** Exercise **
Retype the records exactly, including every line.
══════════
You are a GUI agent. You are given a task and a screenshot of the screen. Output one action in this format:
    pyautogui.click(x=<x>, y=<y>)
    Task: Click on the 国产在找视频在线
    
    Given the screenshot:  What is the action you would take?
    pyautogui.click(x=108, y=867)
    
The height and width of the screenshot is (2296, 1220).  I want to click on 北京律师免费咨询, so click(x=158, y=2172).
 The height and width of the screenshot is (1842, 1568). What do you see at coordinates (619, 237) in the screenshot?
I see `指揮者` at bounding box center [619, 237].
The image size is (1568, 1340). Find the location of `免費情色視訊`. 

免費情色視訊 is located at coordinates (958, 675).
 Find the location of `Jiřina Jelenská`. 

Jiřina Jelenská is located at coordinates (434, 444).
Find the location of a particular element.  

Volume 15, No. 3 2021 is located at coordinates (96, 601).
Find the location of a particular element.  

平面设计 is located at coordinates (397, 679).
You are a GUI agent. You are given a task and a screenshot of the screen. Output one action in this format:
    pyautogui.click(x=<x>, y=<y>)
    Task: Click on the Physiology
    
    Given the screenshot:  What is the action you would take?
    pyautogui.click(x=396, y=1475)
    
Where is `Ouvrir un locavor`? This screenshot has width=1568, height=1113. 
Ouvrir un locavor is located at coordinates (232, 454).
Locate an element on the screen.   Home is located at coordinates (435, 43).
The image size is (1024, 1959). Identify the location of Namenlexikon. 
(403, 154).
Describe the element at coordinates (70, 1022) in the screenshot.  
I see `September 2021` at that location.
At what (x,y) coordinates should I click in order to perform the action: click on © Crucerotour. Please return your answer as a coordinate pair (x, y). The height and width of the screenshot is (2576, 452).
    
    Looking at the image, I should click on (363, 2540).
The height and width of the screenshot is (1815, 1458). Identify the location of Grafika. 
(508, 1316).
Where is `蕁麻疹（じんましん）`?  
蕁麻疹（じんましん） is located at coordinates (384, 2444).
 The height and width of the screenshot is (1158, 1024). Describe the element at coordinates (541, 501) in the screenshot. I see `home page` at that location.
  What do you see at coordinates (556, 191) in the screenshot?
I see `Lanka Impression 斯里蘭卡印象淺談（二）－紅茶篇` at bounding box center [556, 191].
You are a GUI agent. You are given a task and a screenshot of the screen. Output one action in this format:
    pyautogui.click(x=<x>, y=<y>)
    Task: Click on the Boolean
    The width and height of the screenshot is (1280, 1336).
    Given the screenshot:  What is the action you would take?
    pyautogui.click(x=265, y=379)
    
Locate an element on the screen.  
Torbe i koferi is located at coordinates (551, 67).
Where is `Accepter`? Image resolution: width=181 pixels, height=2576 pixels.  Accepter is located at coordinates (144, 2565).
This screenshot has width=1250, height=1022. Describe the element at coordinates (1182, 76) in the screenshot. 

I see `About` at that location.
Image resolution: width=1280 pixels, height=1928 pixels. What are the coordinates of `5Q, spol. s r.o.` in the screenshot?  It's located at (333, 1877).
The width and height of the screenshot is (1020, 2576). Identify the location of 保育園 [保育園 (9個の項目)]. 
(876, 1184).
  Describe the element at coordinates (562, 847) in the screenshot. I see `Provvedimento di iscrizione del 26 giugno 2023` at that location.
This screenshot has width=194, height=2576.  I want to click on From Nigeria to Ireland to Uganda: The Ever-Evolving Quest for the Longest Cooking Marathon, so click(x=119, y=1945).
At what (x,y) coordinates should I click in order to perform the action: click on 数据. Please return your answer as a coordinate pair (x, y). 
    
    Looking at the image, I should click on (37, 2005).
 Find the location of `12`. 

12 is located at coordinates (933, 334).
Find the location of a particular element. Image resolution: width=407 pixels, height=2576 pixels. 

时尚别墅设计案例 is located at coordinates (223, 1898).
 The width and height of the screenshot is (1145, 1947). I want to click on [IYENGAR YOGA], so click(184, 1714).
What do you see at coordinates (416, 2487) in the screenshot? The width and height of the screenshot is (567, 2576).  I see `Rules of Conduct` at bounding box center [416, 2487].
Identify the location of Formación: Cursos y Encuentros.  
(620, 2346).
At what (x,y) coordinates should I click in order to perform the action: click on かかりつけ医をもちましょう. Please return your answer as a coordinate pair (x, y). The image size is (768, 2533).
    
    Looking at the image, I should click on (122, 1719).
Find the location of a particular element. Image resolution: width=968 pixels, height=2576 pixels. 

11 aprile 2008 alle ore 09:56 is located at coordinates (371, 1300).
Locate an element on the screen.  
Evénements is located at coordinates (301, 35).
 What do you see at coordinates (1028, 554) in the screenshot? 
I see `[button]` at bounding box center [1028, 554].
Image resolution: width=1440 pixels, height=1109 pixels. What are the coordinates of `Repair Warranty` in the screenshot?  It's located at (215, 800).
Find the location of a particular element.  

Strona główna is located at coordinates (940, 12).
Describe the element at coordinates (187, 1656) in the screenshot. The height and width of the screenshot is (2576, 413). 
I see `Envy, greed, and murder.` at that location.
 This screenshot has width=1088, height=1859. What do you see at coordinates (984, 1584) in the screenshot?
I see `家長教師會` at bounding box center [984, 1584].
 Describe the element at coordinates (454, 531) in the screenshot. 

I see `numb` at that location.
══════════
** Your response **
You are a GUI agent. You are given a task and a screenshot of the screen. Output one action in this format:
    pyautogui.click(x=<x>, y=<y>)
    Task: Click on the 国产在找视频在线
    
    Given the screenshot:  What is the action you would take?
    pyautogui.click(x=108, y=867)
    
The height and width of the screenshot is (2296, 1220).  I want to click on 北京律师免费咨询, so click(x=158, y=2172).
 The height and width of the screenshot is (1842, 1568). What do you see at coordinates (619, 237) in the screenshot?
I see `指揮者` at bounding box center [619, 237].
The image size is (1568, 1340). Find the location of `免費情色視訊`. 

免費情色視訊 is located at coordinates (958, 675).
 Find the location of `Jiřina Jelenská`. 

Jiřina Jelenská is located at coordinates (434, 444).
Find the location of a particular element.  

Volume 15, No. 3 2021 is located at coordinates (96, 601).
Find the location of a particular element.  

平面设计 is located at coordinates (397, 679).
You are a GUI agent. You are given a task and a screenshot of the screen. Output one action in this format:
    pyautogui.click(x=<x>, y=<y>)
    Task: Click on the Physiology
    
    Given the screenshot:  What is the action you would take?
    pyautogui.click(x=396, y=1475)
    
Where is `Ouvrir un locavor`? This screenshot has width=1568, height=1113. 
Ouvrir un locavor is located at coordinates (232, 454).
Locate an element on the screen.   Home is located at coordinates (435, 43).
The image size is (1024, 1959). Identify the location of Namenlexikon. 
(403, 154).
Describe the element at coordinates (70, 1022) in the screenshot.  
I see `September 2021` at that location.
At what (x,y) coordinates should I click in order to perform the action: click on © Crucerotour. Please return your answer as a coordinate pair (x, y). The height and width of the screenshot is (2576, 452).
    
    Looking at the image, I should click on (363, 2540).
The height and width of the screenshot is (1815, 1458). Identify the location of Grafika. 
(508, 1316).
Where is `蕁麻疹（じんましん）`?  
蕁麻疹（じんましん） is located at coordinates (384, 2444).
 The height and width of the screenshot is (1158, 1024). Describe the element at coordinates (541, 501) in the screenshot. I see `home page` at that location.
  What do you see at coordinates (556, 191) in the screenshot?
I see `Lanka Impression 斯里蘭卡印象淺談（二）－紅茶篇` at bounding box center [556, 191].
You are a GUI agent. You are given a task and a screenshot of the screen. Output one action in this format:
    pyautogui.click(x=<x>, y=<y>)
    Task: Click on the Boolean
    The width and height of the screenshot is (1280, 1336).
    Given the screenshot:  What is the action you would take?
    pyautogui.click(x=265, y=379)
    
Locate an element on the screen.  
Torbe i koferi is located at coordinates (551, 67).
Where is `Accepter`? Image resolution: width=181 pixels, height=2576 pixels.  Accepter is located at coordinates (144, 2565).
This screenshot has width=1250, height=1022. Describe the element at coordinates (1182, 76) in the screenshot. 

I see `About` at that location.
Image resolution: width=1280 pixels, height=1928 pixels. What are the coordinates of `5Q, spol. s r.o.` in the screenshot?  It's located at (333, 1877).
The width and height of the screenshot is (1020, 2576). Identify the location of 保育園 [保育園 (9個の項目)]. 
(876, 1184).
  Describe the element at coordinates (562, 847) in the screenshot. I see `Provvedimento di iscrizione del 26 giugno 2023` at that location.
This screenshot has width=194, height=2576.  I want to click on From Nigeria to Ireland to Uganda: The Ever-Evolving Quest for the Longest Cooking Marathon, so click(x=119, y=1945).
At what (x,y) coordinates should I click in order to perform the action: click on 数据. Please return your answer as a coordinate pair (x, y). 
    
    Looking at the image, I should click on (37, 2005).
 Find the location of `12`. 

12 is located at coordinates (933, 334).
Find the location of a particular element. Image resolution: width=407 pixels, height=2576 pixels. 

时尚别墅设计案例 is located at coordinates (223, 1898).
 The width and height of the screenshot is (1145, 1947). I want to click on [IYENGAR YOGA], so click(184, 1714).
What do you see at coordinates (416, 2487) in the screenshot? The width and height of the screenshot is (567, 2576).  I see `Rules of Conduct` at bounding box center [416, 2487].
Identify the location of Formación: Cursos y Encuentros.  
(620, 2346).
At what (x,y) coordinates should I click in order to perform the action: click on かかりつけ医をもちましょう. Please return your answer as a coordinate pair (x, y). The image size is (768, 2533).
    
    Looking at the image, I should click on (122, 1719).
Find the location of a particular element. Image resolution: width=968 pixels, height=2576 pixels. 

11 aprile 2008 alle ore 09:56 is located at coordinates (371, 1300).
Locate an element on the screen.  
Evénements is located at coordinates (301, 35).
 What do you see at coordinates (1028, 554) in the screenshot? 
I see `[button]` at bounding box center [1028, 554].
Image resolution: width=1440 pixels, height=1109 pixels. What are the coordinates of `Repair Warranty` in the screenshot?  It's located at (215, 800).
Find the location of a particular element.  

Strona główna is located at coordinates (940, 12).
Describe the element at coordinates (187, 1656) in the screenshot. The height and width of the screenshot is (2576, 413). 
I see `Envy, greed, and murder.` at that location.
 This screenshot has width=1088, height=1859. What do you see at coordinates (984, 1584) in the screenshot?
I see `家長教師會` at bounding box center [984, 1584].
 Describe the element at coordinates (454, 531) in the screenshot. 

I see `numb` at that location.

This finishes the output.